● **Records supplied**:
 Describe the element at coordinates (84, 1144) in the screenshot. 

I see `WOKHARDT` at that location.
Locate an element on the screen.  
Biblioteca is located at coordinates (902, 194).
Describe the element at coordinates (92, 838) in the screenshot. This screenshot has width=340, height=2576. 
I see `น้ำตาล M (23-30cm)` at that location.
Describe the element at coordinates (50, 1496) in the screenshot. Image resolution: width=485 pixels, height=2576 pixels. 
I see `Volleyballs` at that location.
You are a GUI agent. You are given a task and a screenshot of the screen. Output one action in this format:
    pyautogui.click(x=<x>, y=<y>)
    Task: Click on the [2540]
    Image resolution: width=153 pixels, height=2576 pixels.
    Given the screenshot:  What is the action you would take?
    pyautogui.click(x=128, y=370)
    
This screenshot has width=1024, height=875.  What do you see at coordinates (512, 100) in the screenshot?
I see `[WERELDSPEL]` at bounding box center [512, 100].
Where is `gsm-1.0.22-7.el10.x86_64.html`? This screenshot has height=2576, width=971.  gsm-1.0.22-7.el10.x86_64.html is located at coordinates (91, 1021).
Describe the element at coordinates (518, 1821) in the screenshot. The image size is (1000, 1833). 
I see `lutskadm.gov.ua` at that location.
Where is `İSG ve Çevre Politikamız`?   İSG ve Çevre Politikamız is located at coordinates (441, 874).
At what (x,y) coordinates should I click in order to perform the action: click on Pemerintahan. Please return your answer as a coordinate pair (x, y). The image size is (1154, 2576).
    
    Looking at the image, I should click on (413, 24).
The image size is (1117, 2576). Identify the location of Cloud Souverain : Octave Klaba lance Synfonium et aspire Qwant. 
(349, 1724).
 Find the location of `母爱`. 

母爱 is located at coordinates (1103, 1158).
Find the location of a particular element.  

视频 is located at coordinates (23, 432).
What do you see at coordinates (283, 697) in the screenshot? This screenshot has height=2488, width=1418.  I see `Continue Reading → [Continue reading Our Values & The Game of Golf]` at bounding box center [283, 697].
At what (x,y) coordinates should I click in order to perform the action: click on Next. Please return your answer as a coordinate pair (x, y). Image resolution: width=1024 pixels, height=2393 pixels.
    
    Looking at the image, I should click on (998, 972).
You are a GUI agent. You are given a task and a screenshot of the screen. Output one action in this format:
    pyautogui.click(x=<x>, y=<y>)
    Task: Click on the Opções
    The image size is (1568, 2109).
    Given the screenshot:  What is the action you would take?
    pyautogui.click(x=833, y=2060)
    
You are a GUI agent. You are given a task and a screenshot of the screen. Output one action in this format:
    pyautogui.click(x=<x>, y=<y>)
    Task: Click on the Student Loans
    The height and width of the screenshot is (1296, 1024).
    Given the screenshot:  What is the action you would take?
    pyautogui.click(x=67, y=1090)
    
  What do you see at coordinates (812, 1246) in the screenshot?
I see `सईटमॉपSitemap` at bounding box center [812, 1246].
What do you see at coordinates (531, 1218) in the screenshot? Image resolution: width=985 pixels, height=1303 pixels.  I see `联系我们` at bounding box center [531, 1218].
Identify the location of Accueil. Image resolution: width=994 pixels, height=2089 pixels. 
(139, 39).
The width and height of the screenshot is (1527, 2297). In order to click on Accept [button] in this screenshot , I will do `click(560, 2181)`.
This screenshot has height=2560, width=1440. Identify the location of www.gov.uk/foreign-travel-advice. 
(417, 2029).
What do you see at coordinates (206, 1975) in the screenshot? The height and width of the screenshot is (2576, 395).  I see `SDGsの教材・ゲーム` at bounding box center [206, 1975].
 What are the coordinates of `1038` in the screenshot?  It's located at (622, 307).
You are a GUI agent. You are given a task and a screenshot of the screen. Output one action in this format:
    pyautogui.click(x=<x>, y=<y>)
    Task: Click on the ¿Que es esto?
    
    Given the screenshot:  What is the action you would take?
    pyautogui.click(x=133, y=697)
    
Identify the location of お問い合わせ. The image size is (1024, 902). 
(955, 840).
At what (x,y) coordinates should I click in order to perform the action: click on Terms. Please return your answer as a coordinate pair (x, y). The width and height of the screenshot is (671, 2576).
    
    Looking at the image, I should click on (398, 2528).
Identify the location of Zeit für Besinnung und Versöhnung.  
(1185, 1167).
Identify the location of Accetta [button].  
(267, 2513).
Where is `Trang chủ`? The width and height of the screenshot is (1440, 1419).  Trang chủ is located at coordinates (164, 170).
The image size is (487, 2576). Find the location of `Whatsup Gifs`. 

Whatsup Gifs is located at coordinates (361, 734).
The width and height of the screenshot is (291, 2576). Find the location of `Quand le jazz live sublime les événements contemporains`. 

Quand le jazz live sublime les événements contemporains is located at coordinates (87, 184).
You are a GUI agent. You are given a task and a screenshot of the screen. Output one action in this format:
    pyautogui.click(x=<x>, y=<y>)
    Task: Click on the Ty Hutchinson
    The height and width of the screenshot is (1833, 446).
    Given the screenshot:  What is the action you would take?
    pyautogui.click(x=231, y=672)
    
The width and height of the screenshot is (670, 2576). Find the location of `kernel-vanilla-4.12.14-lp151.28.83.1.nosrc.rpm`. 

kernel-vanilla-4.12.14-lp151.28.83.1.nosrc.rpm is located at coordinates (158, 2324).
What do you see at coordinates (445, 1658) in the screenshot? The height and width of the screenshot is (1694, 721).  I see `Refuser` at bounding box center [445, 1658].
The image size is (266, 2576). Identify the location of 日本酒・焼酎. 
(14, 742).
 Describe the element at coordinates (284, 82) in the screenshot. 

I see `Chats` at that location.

● **Work required**: Transcribe all of the material above so that it matches the source exactly.

● **Output of the exercise**:
 Describe the element at coordinates (84, 1144) in the screenshot. 

I see `WOKHARDT` at that location.
Locate an element on the screen.  
Biblioteca is located at coordinates (902, 194).
Describe the element at coordinates (92, 838) in the screenshot. This screenshot has width=340, height=2576. 
I see `น้ำตาล M (23-30cm)` at that location.
Describe the element at coordinates (50, 1496) in the screenshot. Image resolution: width=485 pixels, height=2576 pixels. 
I see `Volleyballs` at that location.
You are a GUI agent. You are given a task and a screenshot of the screen. Output one action in this format:
    pyautogui.click(x=<x>, y=<y>)
    Task: Click on the [2540]
    Image resolution: width=153 pixels, height=2576 pixels.
    Given the screenshot:  What is the action you would take?
    pyautogui.click(x=128, y=370)
    
This screenshot has width=1024, height=875.  What do you see at coordinates (512, 100) in the screenshot?
I see `[WERELDSPEL]` at bounding box center [512, 100].
Where is `gsm-1.0.22-7.el10.x86_64.html`? This screenshot has height=2576, width=971.  gsm-1.0.22-7.el10.x86_64.html is located at coordinates (91, 1021).
Describe the element at coordinates (518, 1821) in the screenshot. The image size is (1000, 1833). 
I see `lutskadm.gov.ua` at that location.
Where is `İSG ve Çevre Politikamız`?   İSG ve Çevre Politikamız is located at coordinates (441, 874).
At what (x,y) coordinates should I click in order to perform the action: click on Pemerintahan. Please return your answer as a coordinate pair (x, y). The image size is (1154, 2576).
    
    Looking at the image, I should click on (413, 24).
The image size is (1117, 2576). Identify the location of Cloud Souverain : Octave Klaba lance Synfonium et aspire Qwant. 
(349, 1724).
 Find the location of `母爱`. 

母爱 is located at coordinates (1103, 1158).
Find the location of a particular element.  

视频 is located at coordinates (23, 432).
What do you see at coordinates (283, 697) in the screenshot? This screenshot has height=2488, width=1418.  I see `Continue Reading → [Continue reading Our Values & The Game of Golf]` at bounding box center [283, 697].
At what (x,y) coordinates should I click in order to perform the action: click on Next. Please return your answer as a coordinate pair (x, y). Image resolution: width=1024 pixels, height=2393 pixels.
    
    Looking at the image, I should click on (998, 972).
You are a GUI agent. You are given a task and a screenshot of the screen. Output one action in this format:
    pyautogui.click(x=<x>, y=<y>)
    Task: Click on the Opções
    The image size is (1568, 2109).
    Given the screenshot:  What is the action you would take?
    pyautogui.click(x=833, y=2060)
    
You are a GUI agent. You are given a task and a screenshot of the screen. Output one action in this format:
    pyautogui.click(x=<x>, y=<y>)
    Task: Click on the Student Loans
    The height and width of the screenshot is (1296, 1024).
    Given the screenshot:  What is the action you would take?
    pyautogui.click(x=67, y=1090)
    
  What do you see at coordinates (812, 1246) in the screenshot?
I see `सईटमॉपSitemap` at bounding box center [812, 1246].
What do you see at coordinates (531, 1218) in the screenshot? Image resolution: width=985 pixels, height=1303 pixels.  I see `联系我们` at bounding box center [531, 1218].
Identify the location of Accueil. Image resolution: width=994 pixels, height=2089 pixels. 
(139, 39).
The width and height of the screenshot is (1527, 2297). In order to click on Accept [button] in this screenshot , I will do `click(560, 2181)`.
This screenshot has height=2560, width=1440. Identify the location of www.gov.uk/foreign-travel-advice. 
(417, 2029).
What do you see at coordinates (206, 1975) in the screenshot? The height and width of the screenshot is (2576, 395).  I see `SDGsの教材・ゲーム` at bounding box center [206, 1975].
 What are the coordinates of `1038` in the screenshot?  It's located at (622, 307).
You are a GUI agent. You are given a task and a screenshot of the screen. Output one action in this format:
    pyautogui.click(x=<x>, y=<y>)
    Task: Click on the ¿Que es esto?
    
    Given the screenshot:  What is the action you would take?
    pyautogui.click(x=133, y=697)
    
Identify the location of お問い合わせ. The image size is (1024, 902). 
(955, 840).
At what (x,y) coordinates should I click in order to perform the action: click on Terms. Please return your answer as a coordinate pair (x, y). The width and height of the screenshot is (671, 2576).
    
    Looking at the image, I should click on (398, 2528).
Identify the location of Zeit für Besinnung und Versöhnung.  
(1185, 1167).
Identify the location of Accetta [button].  
(267, 2513).
Where is `Trang chủ`? The width and height of the screenshot is (1440, 1419).  Trang chủ is located at coordinates (164, 170).
The image size is (487, 2576). Find the location of `Whatsup Gifs`. 

Whatsup Gifs is located at coordinates (361, 734).
The width and height of the screenshot is (291, 2576). Find the location of `Quand le jazz live sublime les événements contemporains`. 

Quand le jazz live sublime les événements contemporains is located at coordinates (87, 184).
You are a GUI agent. You are given a task and a screenshot of the screen. Output one action in this format:
    pyautogui.click(x=<x>, y=<y>)
    Task: Click on the Ty Hutchinson
    The height and width of the screenshot is (1833, 446).
    Given the screenshot:  What is the action you would take?
    pyautogui.click(x=231, y=672)
    
The width and height of the screenshot is (670, 2576). Find the location of `kernel-vanilla-4.12.14-lp151.28.83.1.nosrc.rpm`. 

kernel-vanilla-4.12.14-lp151.28.83.1.nosrc.rpm is located at coordinates (158, 2324).
What do you see at coordinates (445, 1658) in the screenshot? The height and width of the screenshot is (1694, 721).  I see `Refuser` at bounding box center [445, 1658].
The image size is (266, 2576). Identify the location of 日本酒・焼酎. 
(14, 742).
 Describe the element at coordinates (284, 82) in the screenshot. 

I see `Chats` at that location.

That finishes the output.